Think about it. There’s risk in pricing a drug too high, and risk in pricing it too low. Price it too high, and you invite “pushback,” as Siegall puts it, from insurers and patient advocates, which could mire the drug in red tape, protests, and various pencil-pushing challenges, discouraging doctors from prescribing the drug to eligible patients. Price it too low, and you might fail to generate enough sales to satisfy the investors who supported the company through 14 long years of development, and more than $545 million of R&D spending just to get this far.
“We want to make sure we price this drug so that we can maximize the impact on patients, and maximize the effect for the company as well,” Siegall says. “What we are excited about doing is making sure we can treat as many patients as possible, and also do well for our shareholders.”
Seattle Genetics’ officials say they have spent months of work talking with doctors and insurers about the “value proposition” of the drug, essentially trying to suss out how valuable customers think the drug is, and how much they’d be willing to pay.
Feedback from these talks has been positive. One of the big reasons is that this drug is scientifically designed to hit a target known as CD30 that is overabundantly expressed on tumors of patients with these cancers. A simple lab test can tell doctors when a patient’s tumor has a lot of these CD30 targets. And when they do, there’s basically a 75 to 85 percent chance that the patient will see a significant improvement.

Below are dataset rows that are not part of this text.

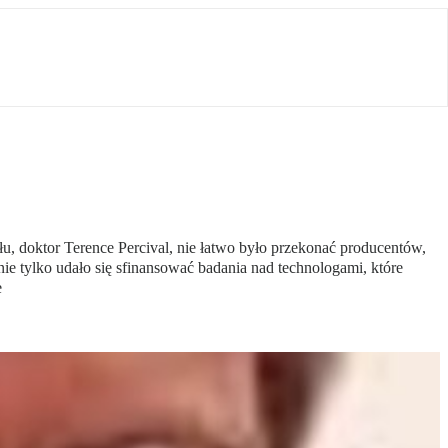
łu, doktor Terence Percival, nie łatwo było przekonać producentów,
e tylko udało się sfinansować badania nad technologami, które
e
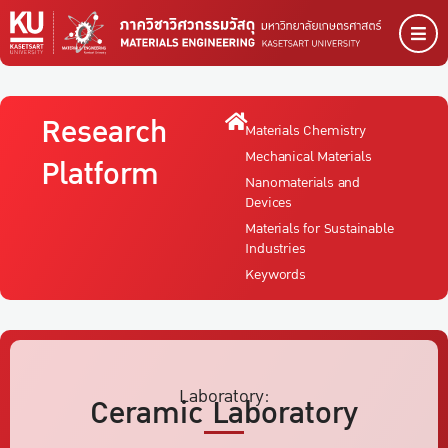
Research
Materials Chemistry
Mechanical Materials
Platform
Nanomaterials and
Devices
Materials for Sustainable
Industries
Keywords
Laboratory:
Ceramic Laboratory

That’s different from a lot of cancer drugs on the market today, in which doctors play a guessing game that goes something like this: Prescribe a $100,000 cancer drug, and give the patient a 100 percent chance of suffering from side effects, and a one-fourth to one-third chance of seeing any benefit. That’s not what most people consider a good deal. When you start talking about a three-in-four chance a patient with a death sentence will really benefit, with minimal side effects, now you’re talking about something that’s worth a six-figure check.

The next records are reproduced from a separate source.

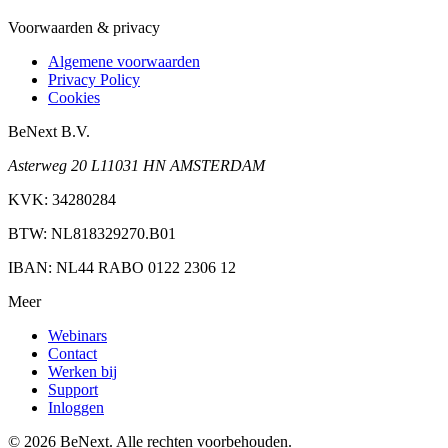
Voorwaarden & privacy
Algemene voorwaarden
Privacy Policy
Cookies
BeNext B.V.
Asterweg 20 L1
1031 HN AMSTERDAM
KVK: 34280284
BTW: NL818329270.B01
IBAN: NL44 RABO 0122 2306 12
Meer
Webinars
Contact
Werken bij
Support
Inloggen
©
2026
BeNext. Alle rechten voorbehouden.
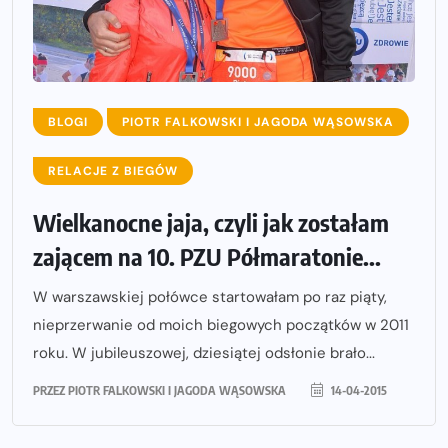
BLOGI
PIOTR FALKOWSKI I JAGODA WĄSOWSKA
RELACJE Z BIEGÓW
Wielkanocne jaja, czyli jak zostałam
zającem na 10. PZU Półmaratonie...
W warszawskiej połówce startowałam po raz piąty,
nieprzerwanie od moich biegowych początków w 2011
roku. W jubileuszowej, dziesiątej odsłonie brało...
PRZEZ
PIOTR FALKOWSKI I JAGODA WĄSOWSKA
14-04-2015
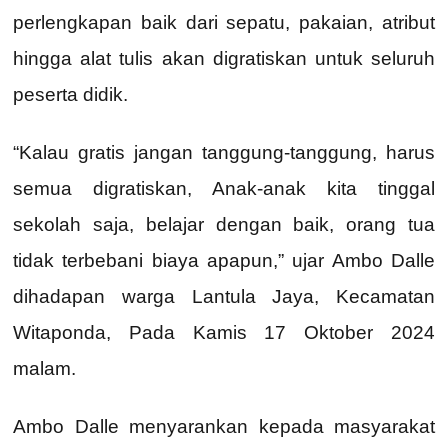
perlengkapan baik dari sepatu, pakaian, atribut
hingga alat tulis akan digratiskan untuk seluruh
peserta didik.
“Kalau gratis jangan tanggung-tanggung, harus
semua digratiskan, Anak-anak kita tinggal
sekolah saja, belajar dengan baik, orang tua
tidak terbebani biaya apapun,” ujar Ambo Dalle
dihadapan warga Lantula Jaya, Kecamatan
Witaponda, Pada Kamis 17 Oktober 2024
malam.
Ambo Dalle menyarankan kepada masyarakat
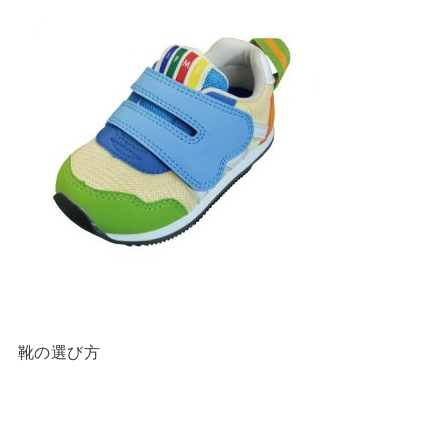
靴の選び方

The key here is this: If you’re a drugmaker who can show doctors and patients that the odds are obviously in their favor, that they will see a really big benefit from one of these new drugs, then you’ll probably get less pushback. Roche/Genentech and Daiichi Sankyo/Plexxikon’s vemurafenib (Zelboraf), a drug for patients with metastatic melanoma, has followed a similar pattern with striking effectiveness in a specific group of people. The price is $56,400 for a six-month course of treatment. I haven’t seen a peep of complaint.

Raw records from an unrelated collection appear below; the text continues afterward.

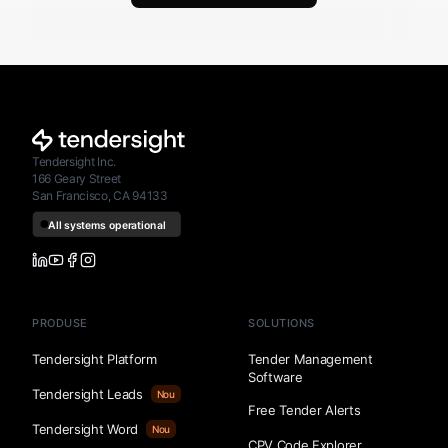
Tendersight Inc.
166 Geary Street
San Francisco, CA 94133
PRODUSE
SOLUTIONS
Tendersight Platform
Tender Management
Software
Tendersight Leads
Nou
Free Tender Alerts
Tendersight Word
Nou
CPV Code Explorer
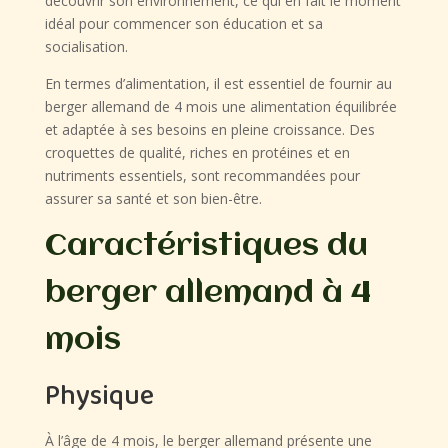
découvrir son environnement, ce qui en fait le moment
idéal pour commencer son éducation et sa
socialisation.
En termes d’alimentation, il est essentiel de fournir au
berger allemand de 4 mois une alimentation équilibrée
et adaptée à ses besoins en pleine croissance. Des
croquettes de qualité, riches en protéines et en
nutriments essentiels, sont recommandées pour
assurer sa santé et son bien-être.
Caractéristiques du
berger allemand à 4
mois
Physique
À l’âge de 4 mois, le berger allemand présente une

It may be hard for those in the biotech business to swallow, but nobody outside the industry cares that drugmakers spent a lot of money and took a lot of risk and need to be rewarded when they get an FDA approval. It’s all about getting paid for the value you bring to patients. And if your drug better deliver the goods. Because if it doesn’t, maybe it’s time to listen to the patients and back off a bit on price.